Shakespeare and The Globe

403 years ago today The Globe theatre burned down, on 29 June 1613.

During a performance of King Henry VIII, a prop cannon set a fire, and the whole theatre burned to the ground.

Luckily, no one died, and it seems that the costumes were saved, as well as the precious playbooks.

This moment in history is fascinating, and I think it tells us a lot about who William Shakespeare was.

With the fire at The Globe, it was yet another moment in his life where he had to make a very big decision.

Would he give up London and go home, retire from the theatre and never return? 

Or would he double down, rebuild the Globe, or another playhouse perhaps, and keep writing and producing plays?

This Chandos Portrait of Shakespeare was probably painted around 1610
Shakespeare had turned 49 years old in April 1613. He had been living and working in London for probably about 25 years at this point.

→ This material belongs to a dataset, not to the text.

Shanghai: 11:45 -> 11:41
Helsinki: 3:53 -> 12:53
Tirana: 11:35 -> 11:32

About half of his life was spent London, as an actor/playwright, and he had enjoyed great success and suffered great losses.

He was the last of a dying breed of playwrights. When Shakespeare came to London around 1587, Christopher Marlowe, Thomas Kyd were arguably the two greatest playwrights. They were gone now.

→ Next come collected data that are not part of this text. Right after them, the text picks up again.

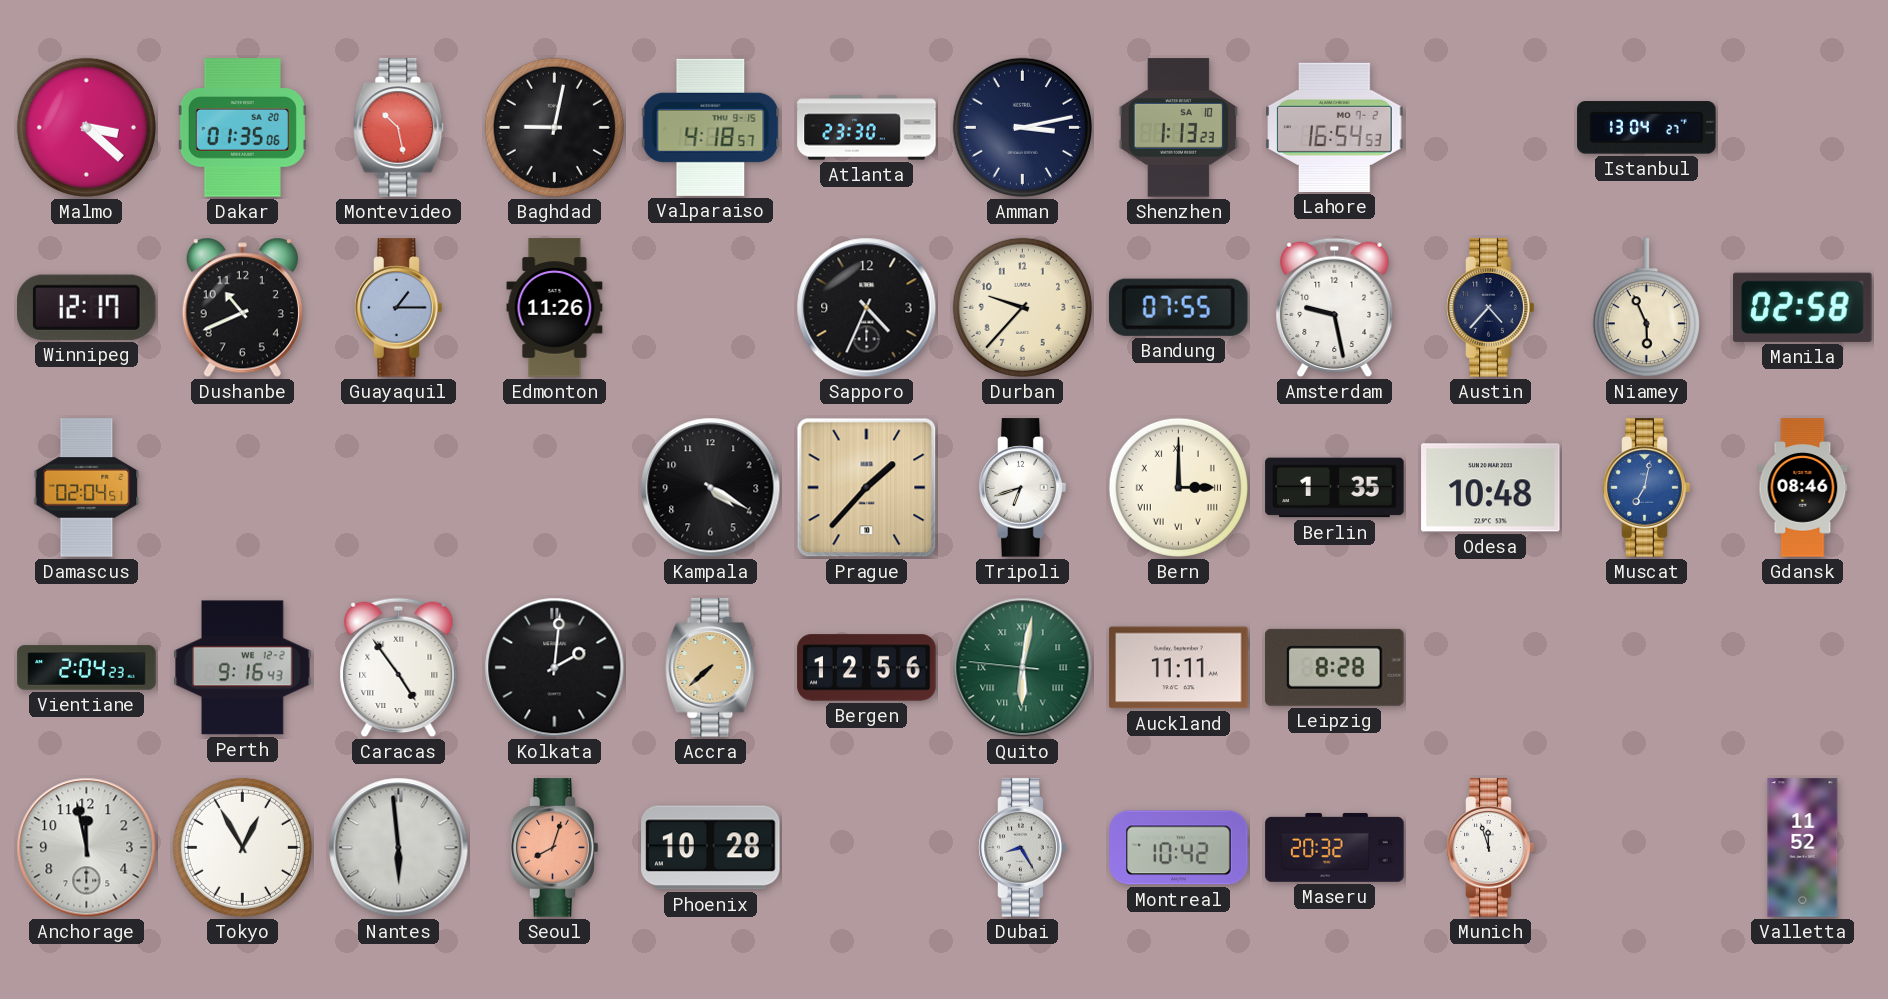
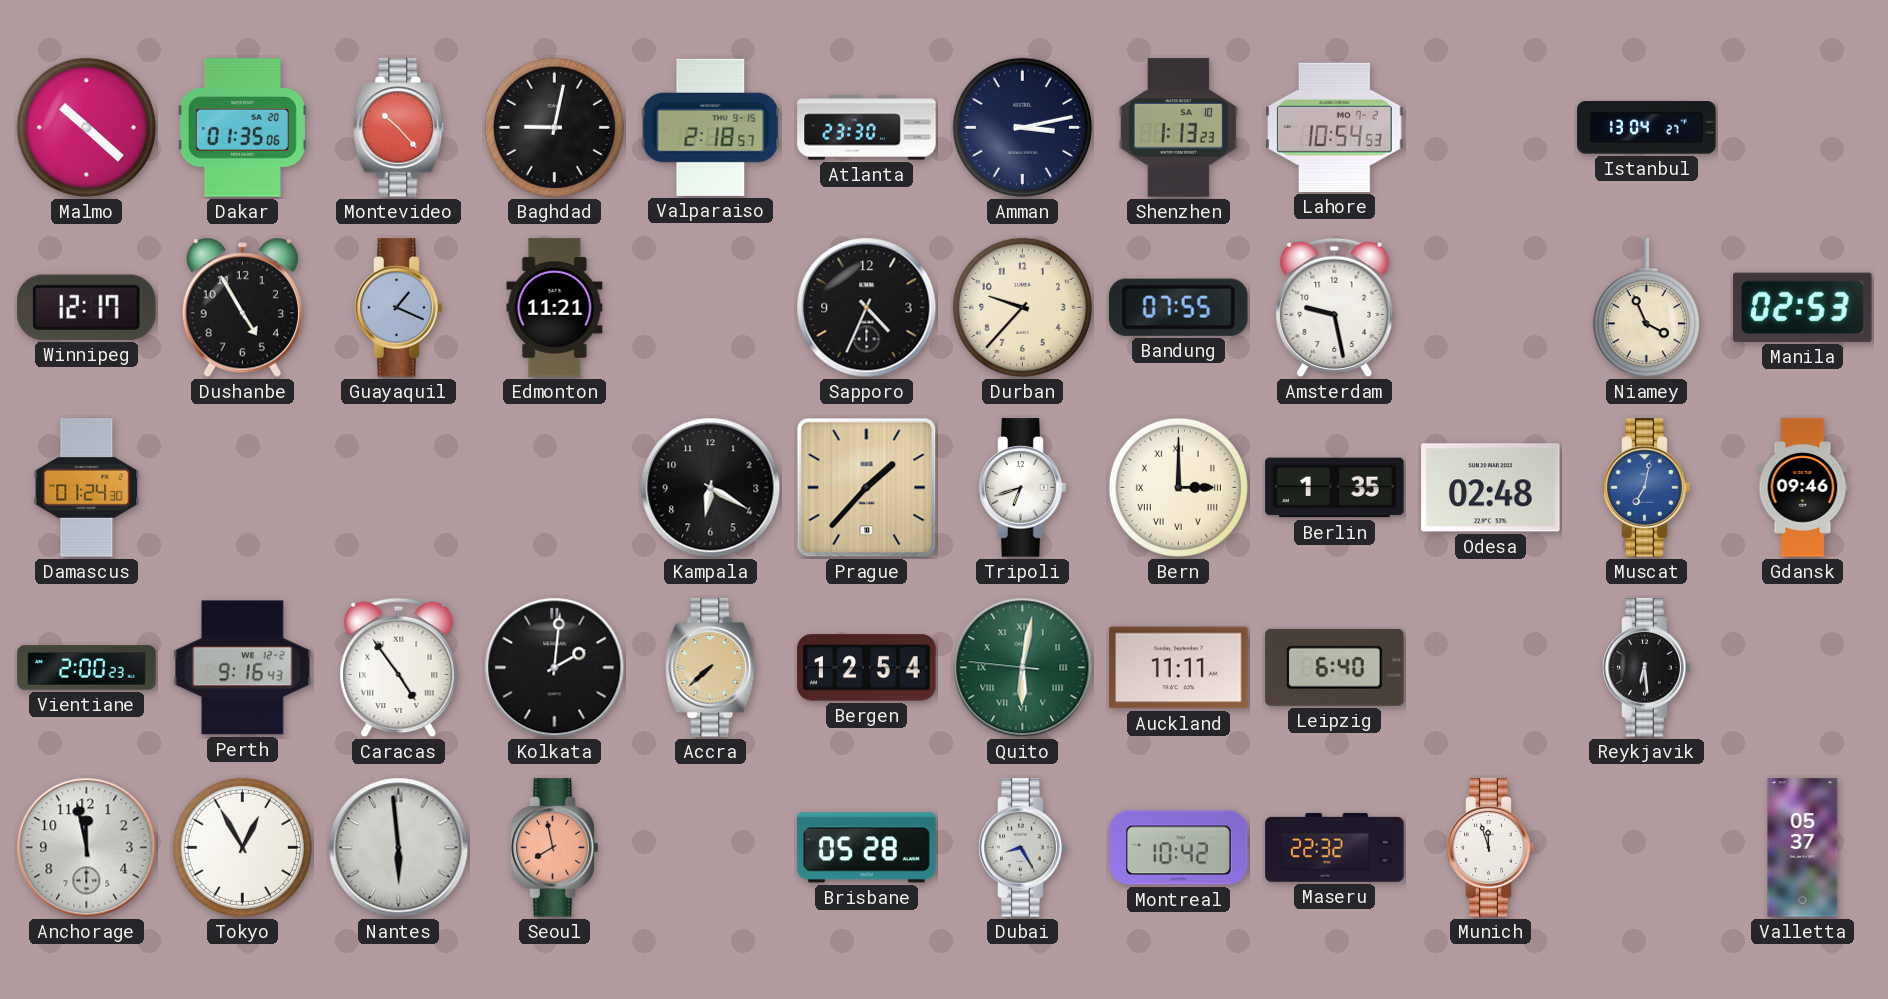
Malmo: 3:22 -> 10:22
Montevideo: 10:28 -> 10:23
Valparaiso: 4:18 -> 2:18
Lahore: 16:54 -> 10:54
Dushanbe: 10:41 -> 4:55
Guayaquil: 1:15 -> 1:19
Edmonton: 11:26 -> 11:21
Austin: 4:37 -> none
Niamey: 5:56 -> 3:56
Manila: 02:58 -> 02:53
Damascus: 02:04 -> 01:24
Kampala: 4:20 -> 6:20
Odesa: 10:48 -> 02:48
Gdansk: 08:46 -> 09:46
Vientiane: 2:04 -> 2:00
Bergen: 12:56 -> 12:54
Leipzig: 8:28 -> 6:40
Reykjavik: none -> 6:29
Seoul: 8:03 -> 7:58
Phoenix: 10:28 -> none
Brisbane: none -> 05:28
Maseru: 20:32 -> 22:32
Valletta: 11:52 -> 05:37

Most of Shakespeare friends and rival playwrights were all gone, including Robert Greene, Thomas Nashe and John Lyly.

Shakespeare’s great friends, and artistic patrons — Robert Devereux, Earl of Essex, Ferdinando Stanley, Earl of Derby, and Henry Carey, Lord Hunsdon — were all long dead.

The Earl of Essex
The Earl of Derby
Lord Hunsdon

The actor/comedian Will Kemp was dead. He arguably had the greatest influence on Shakespeare, and he helped to invent the unforgettable Falstaff character.

And of course, Queen Elizabeth, for whom Shakespeare had performed for on many occasions, had died in 1603. 

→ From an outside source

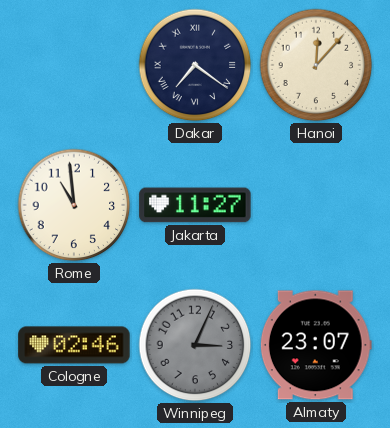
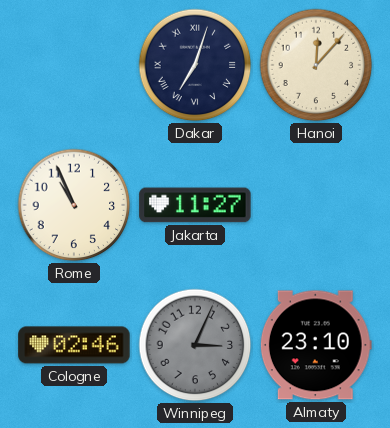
Dakar: 7:21 -> 7:03
Rome: 10:59 -> 10:56
Almaty: 23:07 -> 23:10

Queen Elizabeth, circa 1601

With all of these people gone from his life, I would imagine that London was becoming a less happy place for Shakespeare. Almost every street and every place Shakespeare frequented in London was filled with ghosts.

Shakespeare had just written, or co-written the King Henry VIII play. That play had only been performed a couple of times before The Globe caught fire.

Did Shakespeare consider that a bad omen? Did he consider the possibility that he had maybe written the last play he should ever write?

In his career in London, he had seen theatres come and go. And Shakespeare had a hand in making them come and go.

Shakespeare probably saw The Rose open in 1587, on Bankside.

But when he built The Globe on Bankside in 1599, it ruined The Rose’s business.

The Globe Theatre between The Beargarden, at top, and The Rose, at bottom

The owners of The Rose, Philip Henslowe and Edward Alleyn abandoned it, and it was torn down. They left Bankside altogether and built a new theatre, The Fortune, on the other side of London.

After The Globe burned down, Henslowe and Alleyn started to build a new Bankside theatre, The Hope.

It seems they wanted to steal the Bankside audiences away from Shakespeare, and discourage him from rebuilding The Globe.

If Shakespeare decided to rebuild The Globe it would face stiff competition from The Hope. Even if he did rebuild The Globe, there was simply no way of knowing if it could survive against The Hope.

Shakespeare and his fellow men had great success recently, performing at the court of King James several times. The King’s daughter, Princess Elizabeth had married in February of 1613, and Shakespeare’s company performed 14 plays during the events surrounding the wedding.

Princess Elizabeth, in 1613

They were paid 153 pounds. They must have been excited at this windfall. But now, with the fire destroying their theatre, whatever profits they were enjoying could be erased by having to rebuild The Globe.

Sadly, Shakespeare’s younger brother Richard died in February, only days before Elizabeth’s wedding.

We don’t know anything about Richard Shakespeare, but it is very likely that Shakespeare wasn’t even at court for the wedding, and had to arrange and probably pay for the funeral of his brother.

In March of 1613, Shakespeare and some of his friends bought a property in Blackfriars area of London. Too little is known about this real estate deal to understand why Shakespeare purchased it, but it would seem to be something of a retirement investment.

It is rather clear that Shakespeare was preparing for his final exit from London’s stage.

The burning down of The Globe could have settled the matter, and it would have been the perfect opportunity for Shakespeare to bow out.

And not long after The Globe burned down, there was a massive fire in Stratford-upon-Avon in July. 54 houses burned down — but not Shakespeare’s.

However, the financial strain and the local efforts to rebuild the town may have pulled Shakespeare away from London, just as he was deciding whether to rebuild The Globe.

Despite the grief over his brother’s death, despite the loss of so much money and the cost of rebuilding The Globe, despite the stiff competition of The Hope, despite whatever other reasons why Shakespeare could have left London and never looked back, the decision was made to rebuild The Globe precisely where it originally stood.

I think that gives us a very good measure of Shakespeare the man.

He had faced so much adversity in his life, with the death of his son Hamnet, with the execution of his great friend the Earl of Essex — but each time he carried on.

Shakespeare was a fighter. He had fought his way into the theatres, against the very stiff competition of Marlowe, Kyd and the rest, to win his place as the greatest of all playwrights. No easy feat.

He was a tough businessman, who clearly was not afraid of The Hope. It seems that he realized the financial potential of a new Globe, in spite of the competition from Henslowe and Alleyn's new theatre.

He must have been able to set aside his fears and pessimism. I like to think of Shakespeare as idealistic, and optimistic, even after a lifetime of enormous struggles.

Also, I have to think that had The Globe not been rebuilt, it might have signaled not just the end of Shakespeare’s career — it might have helped to erase Shakespeare’s name from history.

It is possible that we would never know his name, or enjoy all the brilliance of his plays if it had not been for the decision he made in the summer of 1613 to rebuild — piece by piece, board by board — The Globe.